Antes de todo, y en primer lugar, debo decir que tengo vínculos de décadas con Argentina. Vivi en Buenos Aires entre febrero o marzo de 1973 y agosto de 1976, cuando me marché a mi segundo exilio. Por lo tanto, me reservo el derecho de ser hincha de un equipo local. En el caso, precisamente River Plate.

En segundo lugar, debo admitir que en Brasil soy hincha irreversible del Fluminense, el más radical adversario del Flamengo. Y aclaro que, al menos en este punto específico, estoy acompañado de, por ejemplo, el genio de la arquitectura Oscar Niemeyer, el ícono de la cultura de mi país Chico Buarque, y otros, digamos, menos votados.

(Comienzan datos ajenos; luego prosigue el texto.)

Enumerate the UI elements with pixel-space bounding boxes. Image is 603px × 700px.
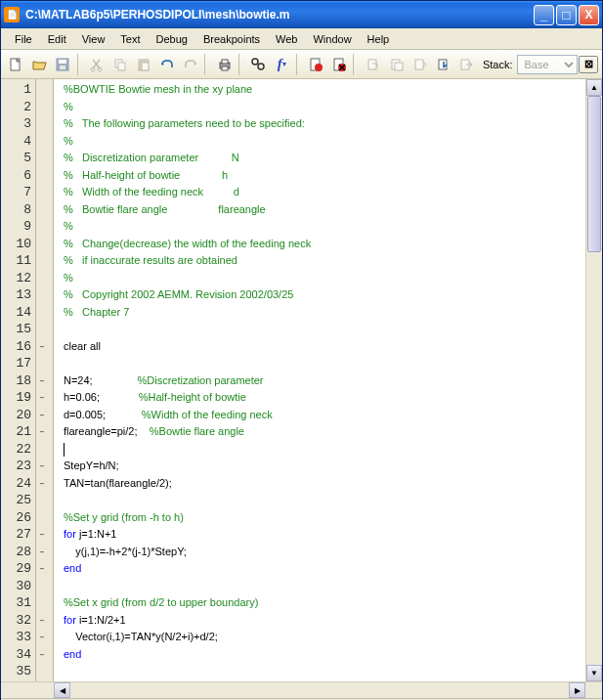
- code-line[interactable]: N=24; %Discretization parameter: [64, 372, 585, 390]
- code-line[interactable]: % The following parameters need to be sp…: [64, 115, 585, 133]
- code-line[interactable]: % Half-height of bowtie h: [64, 167, 585, 185]
- line-number[interactable]: 2: [1, 99, 35, 116]
- line-number[interactable]: 22: [1, 441, 35, 459]
- breakpoint-marker[interactable]: [36, 578, 53, 595]
- code-line[interactable]: % Copyright 2002 AEMM. Revision 2002/03/…: [64, 286, 585, 304]
- breakpoint-marker[interactable]: -: [36, 560, 53, 578]
- line-number[interactable]: 15: [1, 321, 35, 338]
- breakpoint-marker[interactable]: [36, 99, 53, 116]
- line-number[interactable]: 6: [1, 167, 35, 185]
- breakpoint-marker[interactable]: [36, 201, 53, 219]
- code-line[interactable]: end: [64, 560, 585, 578]
- line-number[interactable]: 7: [1, 184, 35, 201]
- code-line[interactable]: [64, 492, 585, 509]
- menu-window[interactable]: Window: [305, 31, 359, 47]
- breakpoint-marker[interactable]: [36, 252, 53, 270]
- line-number[interactable]: 5: [1, 150, 35, 167]
- minimize-button[interactable]: _: [534, 5, 554, 25]
- print-icon[interactable]: [213, 54, 236, 75]
- code-editor[interactable]: %BOWTIE Bowtie mesh in the xy plane%% Th…: [54, 79, 585, 681]
- open-file-icon[interactable]: [28, 54, 51, 75]
- breakpoint-column[interactable]: -------------: [36, 79, 54, 681]
- breakpoint-marker[interactable]: [36, 184, 53, 201]
- code-line[interactable]: h=0.06; %Half-height of bowtie: [64, 389, 585, 407]
- line-number[interactable]: 35: [1, 663, 35, 680]
- scroll-thumb[interactable]: [587, 96, 601, 252]
- code-line[interactable]: [64, 578, 585, 595]
- exit-debug-icon[interactable]: [455, 54, 478, 75]
- code-line[interactable]: StepY=h/N;: [64, 458, 585, 475]
- close-doc-icon[interactable]: ⊠: [579, 56, 598, 73]
- breakpoint-marker[interactable]: [36, 133, 53, 151]
- code-line[interactable]: %: [64, 99, 585, 116]
- breakpoint-marker[interactable]: -: [36, 338, 53, 356]
- code-line[interactable]: flareangle=pi/2; %Bowtie flare angle: [64, 423, 585, 441]
- redo-icon[interactable]: [179, 54, 201, 75]
- line-number[interactable]: 17: [1, 355, 35, 372]
- maximize-button[interactable]: □: [556, 5, 577, 25]
- breakpoint-marker[interactable]: [36, 663, 53, 680]
- menu-view[interactable]: View: [74, 31, 113, 47]
- line-number[interactable]: 28: [1, 544, 35, 561]
- line-number[interactable]: 12: [1, 270, 35, 287]
- breakpoint-marker[interactable]: [36, 167, 53, 185]
- line-number[interactable]: 13: [1, 286, 35, 304]
- line-number[interactable]: 25: [1, 492, 35, 509]
- paste-icon[interactable]: [132, 54, 154, 75]
- line-number[interactable]: 27: [1, 526, 35, 544]
- breakpoint-marker[interactable]: -: [36, 629, 53, 646]
- code-line[interactable]: %Set x grid (from d/2 to upper boundary): [64, 594, 585, 612]
- close-button[interactable]: X: [579, 5, 599, 25]
- line-number[interactable]: 18: [1, 372, 35, 390]
- code-line[interactable]: for j=1:N+1: [64, 526, 585, 544]
- breakpoint-marker[interactable]: [36, 81, 53, 99]
- breakpoint-marker[interactable]: [36, 594, 53, 612]
- breakpoint-marker[interactable]: -: [36, 407, 53, 424]
- code-line[interactable]: Vector(i,1)=TAN*y(N/2+i)+d/2;: [64, 629, 585, 646]
- step-in-icon[interactable]: [385, 54, 408, 75]
- line-number[interactable]: 29: [1, 560, 35, 578]
- code-line[interactable]: [64, 663, 585, 680]
- line-number[interactable]: 1: [1, 81, 35, 99]
- line-gutter[interactable]: 1234567891011121314151617181920212223242…: [1, 79, 36, 681]
- menu-web[interactable]: Web: [268, 31, 305, 47]
- breakpoint-marker[interactable]: [36, 286, 53, 304]
- breakpoint-marker[interactable]: -: [36, 423, 53, 441]
- step-icon[interactable]: [362, 54, 384, 75]
- copy-icon[interactable]: [109, 54, 132, 75]
- code-line[interactable]: [64, 355, 585, 372]
- code-line[interactable]: % Width of the feeding neck d: [64, 184, 585, 201]
- code-line[interactable]: % Bowtie flare angle flareangle: [64, 201, 585, 219]
- line-number[interactable]: 19: [1, 389, 35, 407]
- code-line[interactable]: [64, 321, 585, 338]
- line-number[interactable]: 23: [1, 458, 35, 475]
- breakpoint-marker[interactable]: [36, 321, 53, 338]
- clear-breakpoint-icon[interactable]: [328, 54, 351, 75]
- code-line[interactable]: % Discretization parameter N: [64, 150, 585, 167]
- line-number[interactable]: 14: [1, 304, 35, 322]
- code-line[interactable]: % Chapter 7: [64, 304, 585, 322]
- breakpoint-marker[interactable]: -: [36, 612, 53, 630]
- breakpoint-marker[interactable]: -: [36, 646, 53, 664]
- breakpoint-marker[interactable]: [36, 304, 53, 322]
- code-line[interactable]: clear all: [64, 338, 585, 356]
- line-number[interactable]: 31: [1, 594, 35, 612]
- menu-text[interactable]: Text: [112, 31, 148, 47]
- set-breakpoint-icon[interactable]: [305, 54, 327, 75]
- code-line[interactable]: %Set y grid (from -h to h): [64, 509, 585, 527]
- breakpoint-marker[interactable]: [36, 218, 53, 236]
- menu-file[interactable]: File: [7, 31, 40, 47]
- breakpoint-marker[interactable]: -: [36, 389, 53, 407]
- scroll-left-icon[interactable]: ◀: [54, 682, 70, 698]
- line-number[interactable]: 9: [1, 218, 35, 236]
- stack-select[interactable]: Base: [517, 55, 578, 74]
- line-number[interactable]: 4: [1, 133, 35, 151]
- menu-help[interactable]: Help: [360, 31, 398, 47]
- continue-icon[interactable]: [432, 54, 454, 75]
- horizontal-scrollbar[interactable]: ◀ ▶: [1, 681, 602, 698]
- new-file-icon[interactable]: [5, 54, 27, 75]
- breakpoint-marker[interactable]: -: [36, 544, 53, 561]
- breakpoint-marker[interactable]: [36, 355, 53, 372]
- line-number[interactable]: 24: [1, 475, 35, 493]
- breakpoint-marker[interactable]: [36, 509, 53, 527]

Dicho y aclarado eso, cuento: este sábado, Rio de Janeiro, mi ciudad, amaneció como quien espera la hora de celebrar la gran fiesta. Las personas, independente del equipo que seguían, se movían rumbo a una fiesta apenas anunciada. Parecia día de fiesta o de final de un Mundial.

La verdad es que a partir de las dos, tres de la tarde, las calles quedaron vacían. Concentración total. Y entonces, vino la hora de la hora.

Seguí el juego con el alma en la mano. Creo, sinceramente, que River ha sido mejor en la cancha. Pero debo admitir que Flamengo, y muy especialmente Gabriel, que aquí es conocido como "Gabibol", hizo honor a su apodo, en poco más de tres minutos.  

No me toca, en todo caso, comentar el partido, sino el clima en Brasil y, muy especialmente, en Río.  Y lo que constato tiene mucho que ver con lo que vive mi país. Antes del partido, mucha expectativa, con bares y restaurantes de Río anunciando eventos especiales, que iban de la presentación de artistas populares a descuentos espectaculares. En el mítico Maracaná, por ejemplo, se tendieron diez telones para la transmisión directa del partido. Y hubo expectativa de fiesta por toda la ciudad. 

Bueno: Flamengo dio vuelta al resultado. Cuando el partido terminó, lloviznaba en Río. Lo que no impidió que los hinchas "flamenguistas" saliesen a las calles a festejar.

Pero no hubo una fiesta explosiva, absoluta. Al fin y al cabo, la proverbial modesta brasileña asegura que la hinchada de Flamengo reúne por lo menos 45 millones de brasileños, o sea, una Argentina entera.

Lo que vimos y vivimos ha sido una fiesta, a propósito, que se extendió por varios y muchos puntos del país. Pero que, comparada al huracán anunciado, no fue más que una ventolera. Quizá porque los tempos vividos en mi país no sean exatamente propicios para festejos ilimitados.

De todas formas, me siento gratificado. De haber ganado River, hubiera sido vencedor mi equipo argentino. Y de haber ganado, como ocurrió, Flamengo –que, reitero, es archirival de mi equipo, el Fluminense– ha sido una alegría a mi país, tan tan tan carente de alegrías.